SILVER
THREADS
VOLUME V |
ISSUE No IX |
SEPTEMBER 2007 |
http://homepages.rootsweb.com/~silver/south/newsletter.html
|
Written and Published Online by
John Silver
w/contributing
articles by various Silver cousins
Dear
Cousins and Friends,
Looks like the summer is coming to an end. And it has been a hot one here in Delaware. The corn and other crops are ruined by drought and the farmers are suffering. During our drought, the rest of the country has been drowning. I think we can count our blessings.
As you will note, John Silver Harris has carried the day for me. I have been derailed for the past eight weeks with a monster case of shingles. So I wish to thank you, John, for all the help rendered. John, as you know is an excellent writer and story-teller. I know you will enjoy his words.
We had a request from Rema Ogle asking if anyone has a picture of Edmund Drury Silver, the founder of Blue Rock Baptist Church. The members are writing a history of the church and would like to have a copy of the picture of its founder. Rema is a great-great-granddaughter of Edmund and is seeking information on Edmund’s descendants. I know she would be appreciative of any help you might offer. Rema she can be reached at [email protected], or if you prefer old-fashioned methods:
Rema Ogle
725 Riceville Rd. #4
Asheville, NC
PH: 828-298-6261
We also received a card from Jackie Haynes. She has moved from Greenville, SC to San Antonio, TX. I know she would love to hear from family and friends as it has been a difficult task for her. If you would like to send her a card, her new address is:
Ms. Jackie Haynes
24246 Saffron P.
San Antonio, TX 78261
Until
next month … Cousin John
A letter
from John Silver Harris …
Hi John,
I’m sorry that you are having such a tough time with shingles.

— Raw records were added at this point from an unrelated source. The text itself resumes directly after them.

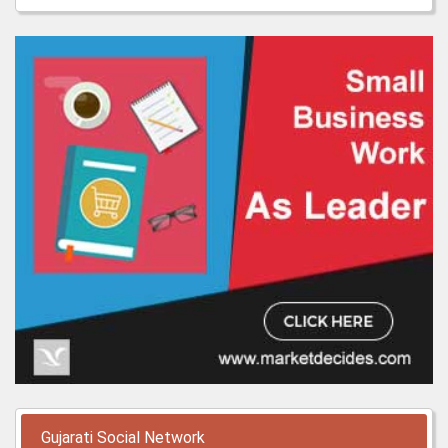
Gujarati Social Network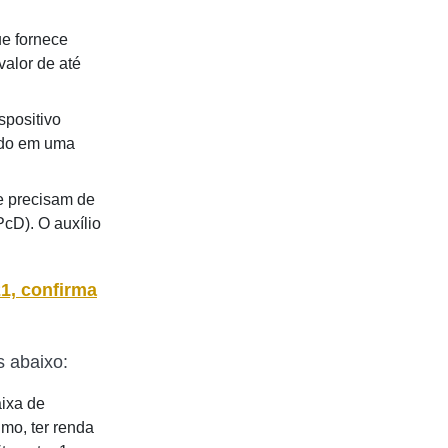
e fornece
alor de até
spositivo
ido em uma
e precisam de
cD). O auxílio
1, confirma
s abaixo:
aixa de
imo, ter renda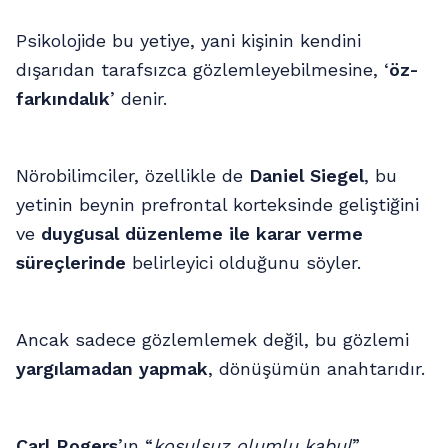
Psikolojide bu yetiye, yani kişinin kendini
dışarıdan tarafsızca gözlemleyebilmesine, ‘
öz-
farkındalık
’ denir.
Nörobilimciler, özellikle de
Daniel Siegel
, bu
yetinin beynin prefrontal korteksinde geliştiğini
ve
duygusal düzenleme ile karar verme
süreçlerinde
belirleyici olduğunu söyler.
Ancak sadece gözlemlemek değil, bu gözlemi
yargılamadan yapmak
, dönüşümün anahtarıdır.
Carl Rogers
’ın “
koşulsuz olumlu kabul
”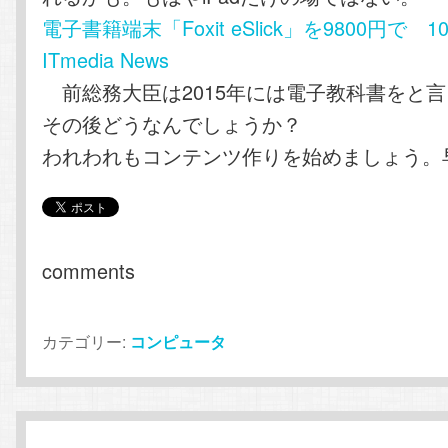
電子書籍端末「Foxit eSlick」を9800円で 1
ITmedia News
前総務大臣は2015年には電子教科書をと
その後どうなんでしょうか？
われわれもコンテンツ作りを始めましょう。
comments
カテゴリー:
コンピュータ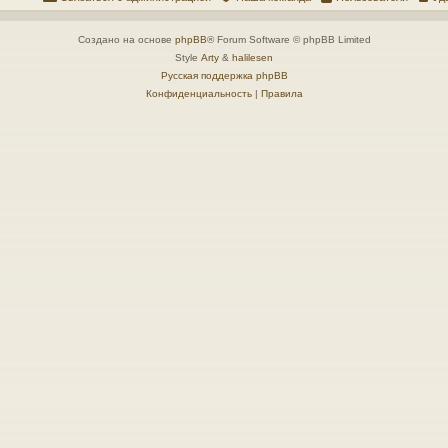
Создано на основе
phpBB
® Forum Software © phpBB Limited
Style
Arty
&
halilesen
Русская поддержка phpBB
Конфиденциальность
|
Правила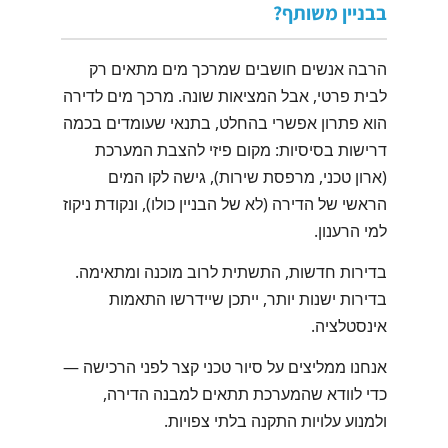
בבניין משותף?
הרבה אנשים חושבים שמרכך מים מתאים רק
לבית פרטי, אבל המציאות שונה. מרכך מים לדירה
הוא פתרון אפשרי בהחלט, בתנאי שעומדים בכמה
דרישות בסיסיות: מקום פיזי להצבת המערכת
(ארון טכני, מרפסת שירות), גישה לקו המים
הראשי של הדירה (לא של הבניין כולו), ונקודת ניקוז
למי הרענון.
בדירות חדשות, התשתית לרוב מוכנה ומתאימה.
בדירות ישנות יותר, ייתכן שיידרשו התאמות
אינסטלציה.
אנחנו ממליצים על סיור טכני קצר לפני הרכישה —
כדי לוודא שהמערכת תתאים למבנה הדירה,
ולמנוע עלויות התקנה בלתי צפויות.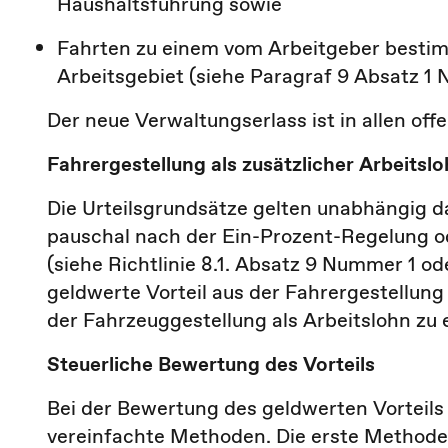
Haushaltsführung sowie
Fahrten zu einem vom Arbeitgeber best
Arbeitsgebiet (siehe Paragraf 9 Absatz 
Der neue Verwaltungserlass ist in allen of
Fahrergestellung als zusätzlicher Arbeitsl
Die Urteilsgrundsätze gelten unabhängig 
pauschal nach der Ein-Prozent-Regelung o
(siehe Richtlinie 8.1. Absatz 9 Nummer 1 o
geldwerte Vorteil aus der Fahrergestellung 
der Fahrzeuggestellung als Arbeitslohn zu 
Steuerliche Bewertung des Vorteils
Bei der Bewertung des geldwerten Vorteils
vereinfachte Methoden. Die erste Methode 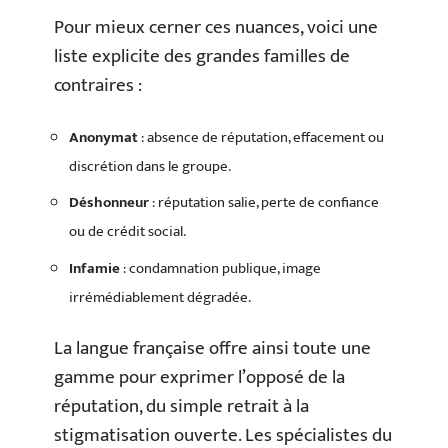
Pour mieux cerner ces nuances, voici une
liste explicite des grandes familles de
contraires :
Anonymat
: absence de réputation, effacement ou
discrétion dans le groupe.
Déshonneur
: réputation salie, perte de confiance
ou de crédit social.
Infamie
: condamnation publique, image
irrémédiablement dégradée.
La langue française offre ainsi toute une
gamme pour exprimer l’opposé de la
réputation, du simple retrait à la
stigmatisation ouverte. Les spécialistes du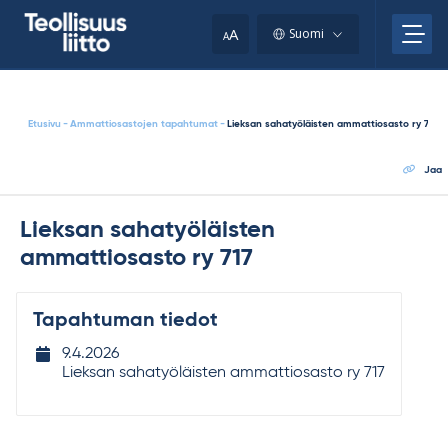
Skip
your
to
A
Suomi
A
content
clipboard.)
Etusivu
-
Ammattiosastojen tapahtumat
-
Lieksan sahatyöläisten ammattiosasto ry 717
Jaa
Lieksan sahatyöläisten
ammattiosasto ry 717
Tapahtuman tiedot
Tapahtuman
9.4.2026
ajankohta
Lieksan sahatyöläisten ammattiosasto ry 717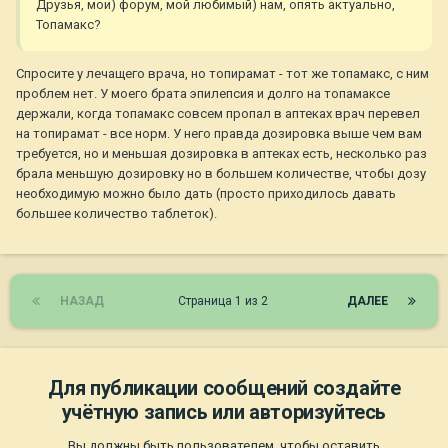
Друзья, мои) форум, мой любимый) нам, опять актуально,
Топамакс?
Спросите у лечащего врача, но топирамат - тот же топамакс, с ним
проблем нет. У моего брата эпилепсия и долго на топамаксе
держали, когда топамакс совсем пропал в аптеках врач перевел
на топирамат - все норм. У него правда дозировка выше чем вам
требуется, но и меньшая дозировка в аптеках есть, несколько раз
брала меньшую дозировку но в большем количестве, чтобы дозу
необходимую можно было дать (просто приходилось давать
большее количество таблеток).
НАЗАД
Страница 1 из 2
ДАЛЕЕ
Для публикации сообщений создайте
учётную запись или авторизуйтесь
Вы должны быть пользователем, чтобы оставить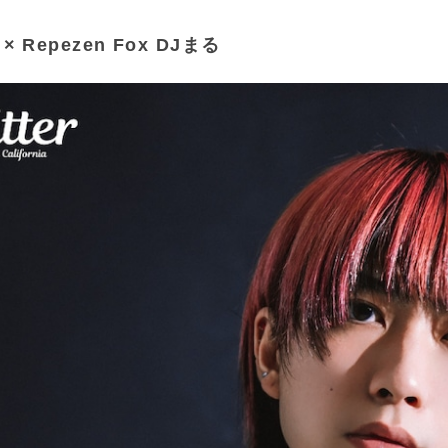
er × Repezen Fox DJまる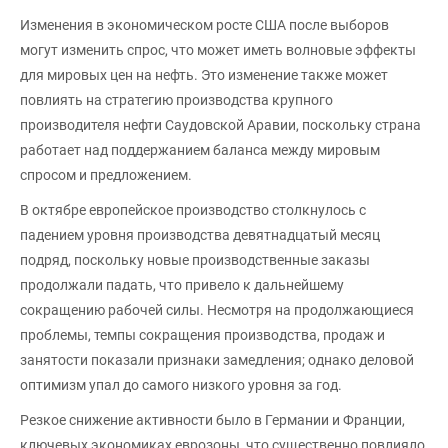
Изменения в экономическом росте США после выборов
могут изменить спрос, что может иметь волновые эффекты
для мировых цен на нефть. Это изменение также может
повлиять на стратегию производства крупного
производителя нефти Саудовской Аравии, поскольку страна
работает над поддержанием баланса между мировым
спросом и предложением.
В октябре европейское производство столкнулось с
падением уровня производства девятнадцатый месяц
подряд, поскольку новые производственные заказы
продолжали падать, что привело к дальнейшему
сокращению рабочей силы. Несмотря на продолжающиеся
проблемы, темпы сокращения производства, продаж и
занятости показали признаки замедления; однако деловой
оптимизм упал до самого низкого уровня за год.
Резкое снижение активности было в Германии и Франции,
ключевых экономиках еврозоны, что существенно повлияло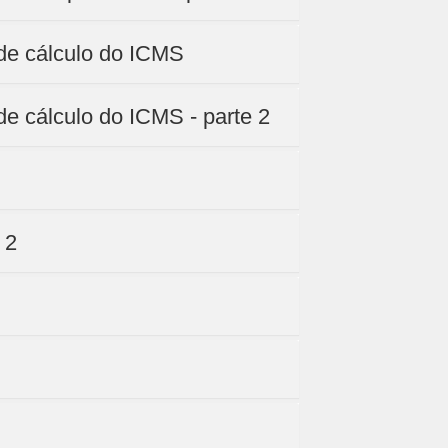
de cálculo do ICMS
e cálculo do ICMS - parte 2
 2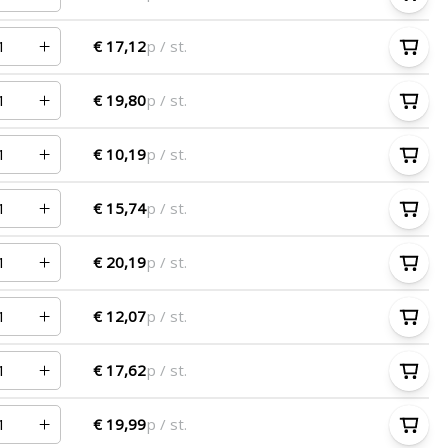
€ 17,12
p / st.
€ 19,80
p / st.
€ 10,19
p / st.
€ 15,74
p / st.
€ 20,19
p / st.
€ 12,07
p / st.
€ 17,62
p / st.
€ 19,99
p / st.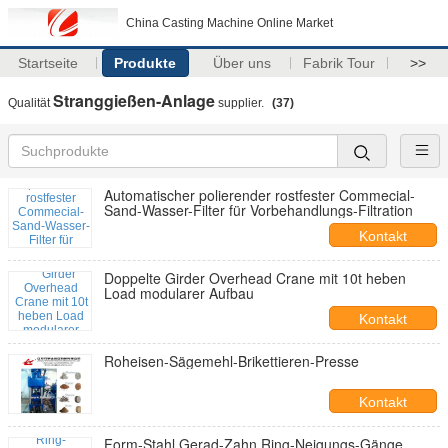
China Casting Machine Online Market
Startseite
Produkte
Über uns
Fabrik Tour
>>
Stranggießen-Anlage
Qualität
supplier.
(37)
Automatischer polierender rostfester Commecial-
Sand-Wasser-Filter für Vorbehandlungs-Filtration
Kontakt
Doppelte Girder Overhead Crane mit 10t heben
Load modularer Aufbau
Kontakt
Roheisen-Sägemehl-Brikettieren-Presse
Kontakt
Form-Stahl Gerad-Zahn Ring-Neigungs-Gänge,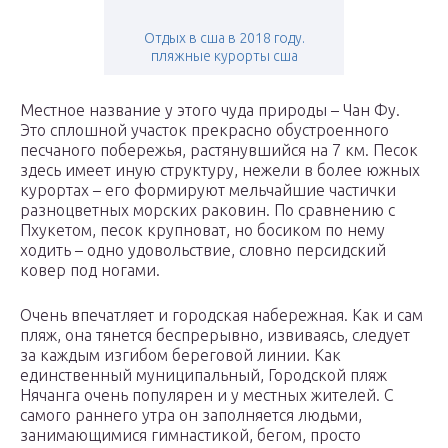
Отдых в сша в 2018 году.
пляжные курорты сша
Местное название у этого чуда природы – Чан Фу.
Это сплошной участок прекрасно обустроенного
песчаного побережья, растянувшийся на 7 км. Песок
здесь имеет иную структуру, нежели в более южных
курортах – его формируют мельчайшие частички
разноцветных морских раковин. По сравнению с
Пхукетом, песок крупноват, но босиком по нему
ходить – одно удовольствие, словно персидский
ковер под ногами.
Очень впечатляет и городская набережная. Как и сам
пляж, она тянется беспрерывно, извиваясь, следует
за каждым изгибом береговой линии. Как
единственный муниципальный, Городской пляж
Нячанга очень популярен и у местных жителей. С
самого раннего утра он заполняется людьми,
занимающимися гимнастикой, бегом, просто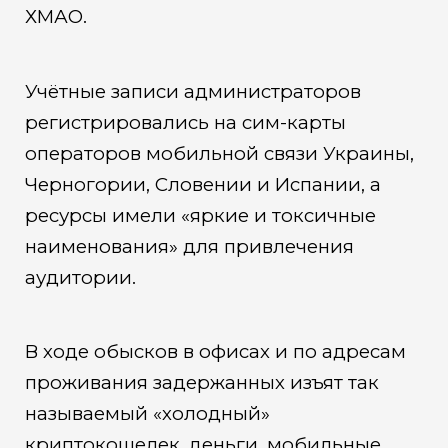
ХМАО.
Учётные записи администраторов
регистрировались на сим-карты
операторов мобильной связи Украины,
Черногории, Словении и Испании, а
ресурсы имели «яркие и токсичные
наименования» для привлечения
аудитории.
В ходе обысков в офисах и по адресам
проживания задержанных изъят так
называемый «холодный»
криптокошелек, деньги, мобильные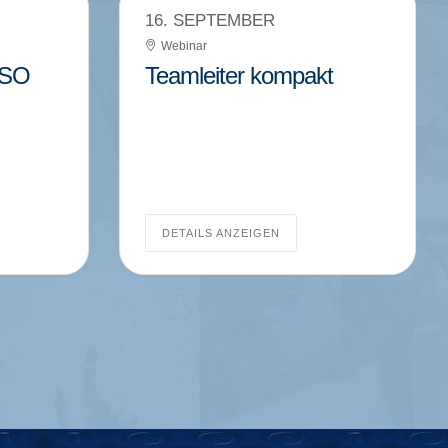
16. SEPTEMBER
Webinar
ISO
Teamleiter kompakt
DETAILS ANZEIGEN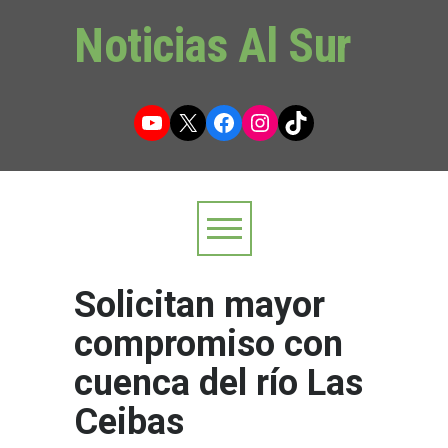
Noticias Al Sur
YouTube
X
Facebook
Instagram
TikTok
Solicitan mayor
compromiso con
cuenca del río Las
Ceibas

Regarding shingles, I can personally commiserate with you. I wrote about my outbreak a couple of years ago and maybe now’s an appropriate time for me to share our miseries. The column follows:
Shingles — it’s an oddball malady, with an oddball name.
And until a few days ago, it was something that afflicted only other people. Then I noticed a soreness in my back when I bent over the wash basin. Probably a sprain, I figured, from bending over the computer too long or lifting that bag of Sakrete.
Later, I noticed an outbreak of red splotches above my left elbow. That was on a Friday night, of course. And my doctor’s office was closed for the weekend. It got progressively worse, spreading and blistering. So, first thing Monday morning, I called the dermatologist requesting an appointment as soon as possible. Tuesday, 4 p.m. was the best I could do.
By that time was my entire upper arm was covered with splotchy red lesions.
“Shingles,” was the dermatologist’s instant, one-word diagnosis.
He prescribed pills (even with my HMO, required a co-pay of $174 — OUCH!) and an ointment (with no co-pay, which I liked a lot better.)
Shingles, I learned, has both visible (the lesions mentioned earlier) and the invisible effects (aching nerves in various parts of the body). Because of the intense pain while standing, I had to break my teeth-brushing into two sessions, resting in between.
I found I was most at ease in my lounge chair, so I did a lot of reading. In that reading I learned that the culprit in shingles is a virus called Herpes Zoster—the chickenpox virus. Anyone who had chickenpox is a likely candidate for shingles later in life. After chickenpox, you figure it’s gone forever, but the virus simply hibernated into your nerves, lurking there to launch another attack even after more than half a century, as in my case.
And while you have chickenpox once and it’s over, shingles can recur. So you’re never fully home free. But already I feel like I’ve paid my dues. Too much is enough! And here’s hoping that you never have to learn first hand.
(Thank you John for commiserating with me. The only difference in our cases was the fact that I had them from the right side of my spine around my waist up onto the rib cage. After eight weeks, the lesions are beginning to dry but the pain is just as severe as it was when I was attacked. I am going to have several beautiful scars as souvenirs. But you other folks can rest easy! There is now an inoculation available to prevent both chickenpox and shingles. Naturally, I had to find this out the hard way. Ed.)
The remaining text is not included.